Centre for Endocrinology, Diabetes and Metabolism, School of Clinical & Experimental Medicine, University of Birmingham, Birmingham, B15 2TT, United Kingdom.
J Clin Endocrinol Metab. 2013 Jan;98(1):161-71. doi: 10.1210/jc.2012-2851. Epub 2012 Nov 16.
Mitotane [1-(2-chlorophenyl)-1-(4-chlorophenyl)-2,2-dichloroethane] is the first-line treatment for metastatic adrenocortical carcinoma (ACC) and is also regularly used in the adjuvant setting after presumed complete removal of the primary tumor. Mitotane is considered an adrenolytic substance, but there is limited information on distinct effects on steroidogenesis. However, adrenal insufficiency and male hypogonadism are widely recognized side effects of mitotane treatment.
Our objective was to define the impact of mitotane treatment on in vivo steroidogenesis in patients with ACC.
At seven European specialist referral centers for adrenal tumors, we analyzed 24-h urine samples (n = 127) collected from patients with ACC before and during mitotane therapy in the adjuvant setting (n = 23) or for metastatic ACC (n = 104). Urinary steroid metabolite excretion was profiled by gas chromatography/mass spectrometry in comparison with healthy controls (n = 88).
We found a sharp increase in the excretion of 6β-hydroxycortisol over cortisol (P < 0.001), indicative of a strong induction of the major drug-metabolizing enzyme cytochrome P450 3A4. The contribution of 6β-hydroxycortisol to total glucocorticoid metabolites increased from 2% (median, interquartile range 1-4%) to 56% (39-71%) during mitotane treatment. Furthermore, we documented strong inhibition of systemic 5α-reductase activity, indicated by a significant decrease in 5α-reduced steroids, including 5α-tetrahydrocortisol, 5α-tetrahydrocorticosterone, and androsterone (all P < 0.001). The degree of inhibition was similar to that in patients with inactivating 5α-reductase type 2 mutations (n = 23) and patients receiving finasteride (n = 5), but cluster analysis of steroid data revealed a pattern of inhibition distinct from these two groups. Longitudinal data showed rapid onset and long-lasting duration of the observed effects.

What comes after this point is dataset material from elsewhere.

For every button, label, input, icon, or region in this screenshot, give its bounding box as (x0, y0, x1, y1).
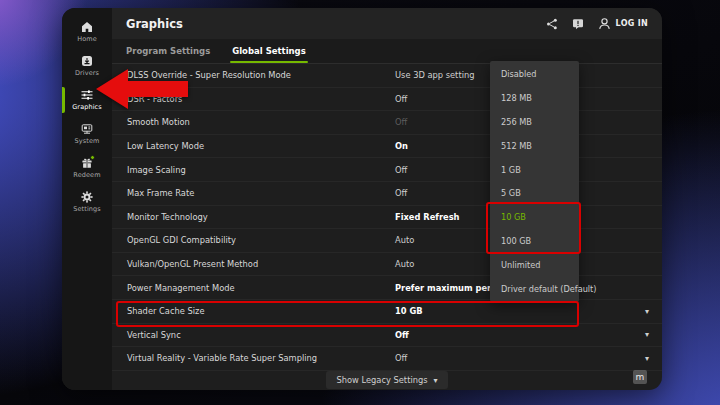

Cytochrome P450 3A4 induction by mitotane results in rapid inactivation of more than 50% of administered hydrocortisone, explaining the need for doubling hydrocortisone replacement in mitotane-treated patients. Strong inhibition of 5α-reductase activity is in line with the clinical observation of relative inefficiency of testosterone replacement in mitotane-treated men, calling for replacement by 5α-reduced androgens.
米托坦[1-(2-氯苯基)-1-(4-氯苯基)-2,2-二氯乙烷]是转移性肾上腺皮质癌(ACC)的一线治疗药物,也常用于推定原发性肿瘤完全切除后的辅助治疗环境中。米托坦被认为是一种肾上腺溶解物质,但关于其对类固醇生成的具体作用的信息有限。然而,肾上腺功能不全和男性性腺功能减退症是米托坦治疗的广泛公认的副作用。
我们的目的是确定米托坦治疗对 ACC 患者体内类固醇生成的影响。
在欧洲七个肾上腺肿瘤专科转诊中心,我们分析了 23 例辅助治疗(n=23)或转移性 ACC(n=104)患者在米托坦治疗前和治疗期间收集的 24 小时尿液样本(n=127)。通过气相色谱/质谱法与健康对照(n=88)比较分析尿中类固醇代谢产物的排泄情况。
我们发现 6β-羟基皮质醇对皮质醇的排泄明显增加(P<0.001),表明主要药物代谢酶细胞色素 P450 3A4 被强烈诱导。6β-羟基皮质醇在总糖皮质激素代谢物中的贡献从 2%(中位数,四分位距 1-4%)增加到 56%(39-71%)在米托坦治疗期间。此外,我们记录到全身 5α-还原酶活性的强烈抑制,表现为 5α-还原类固醇的显著减少,包括 5α-四氢皮质醇、5α-四氢皮质酮和雄酮(均 P<0.001)。抑制程度与具有失活 5α-还原酶 2 型突变的患者(n=23)和接受非那雄胺治疗的患者(n=5)相似,但类固醇数据的聚类分析显示抑制模式与这两组不同。纵向数据显示,观察到的作用迅速发生并持续很长时间。
米托坦诱导细胞色素 P450 3A4 导致超过 50%的给予的氢化可的松迅速失活,这解释了为什么需要在接受米托坦治疗的患者中加倍氢化可的松替代治疗。5α-还原酶活性的强烈抑制与米托坦治疗男性中睾酮替代相对无效的临床观察一致,需要用 5α-还原雄激素替代。